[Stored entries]
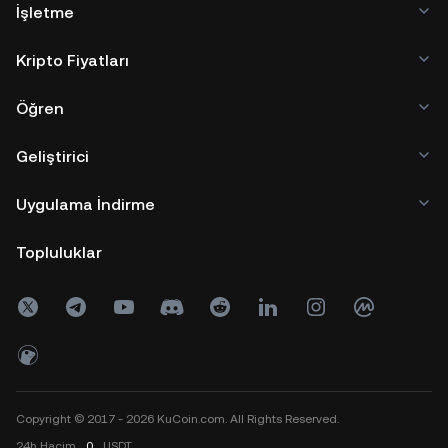
İşletme
Kripto Fiyatları
Öğren
Geliştirici
Uygulama İndirme
Topluluklar
Copyright © 2017 - 2026 KuCoin.com. All Rights Reserved.
24h
Hacim
0
USDT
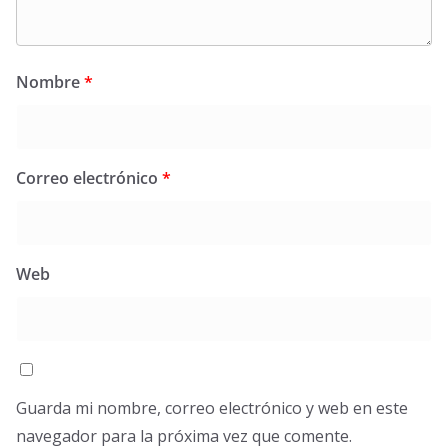
Nombre
*
Correo electrónico
*
Web
Guarda mi nombre, correo electrónico y web en este
navegador para la próxima vez que comente.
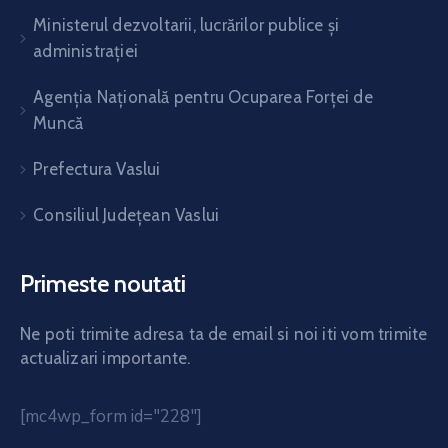
Ministerul dezvoltarii, lucrărilor publice și
administrației
Agenția Națională pentru Ocuparea Forței de
Muncă
Prefectura Vaslui
Consiliul Județean Vaslui
Primeste noutati
Ne poti trimite adresa ta de email si noi iti vom trimite
actualizari importante.
[mc4wp_form id="228"]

:: Exercise details ::
Pictures are to be dropped, and the remaining data set down exactly.

:: Response to the exercise ::
İşletme
Kripto Fiyatları
Öğren
Geliştirici
Uygulama İndirme
Topluluklar
Copyright © 2017 - 2026 KuCoin.com. All Rights Reserved.
24h
Hacim
0
USDT
Nombre
*
Correo electrónico
*
Web
Guarda mi nombre, correo electrónico y web en este
navegador para la próxima vez que comente.
Ministerul dezvoltarii, lucrărilor publice și
administrației
Agenția Națională pentru Ocuparea Forței de
Muncă
Prefectura Vaslui
Consiliul Județean Vaslui
Primeste noutati
Ne poti trimite adresa ta de email si noi iti vom trimite
actualizari importante.
[mc4wp_form id="228"]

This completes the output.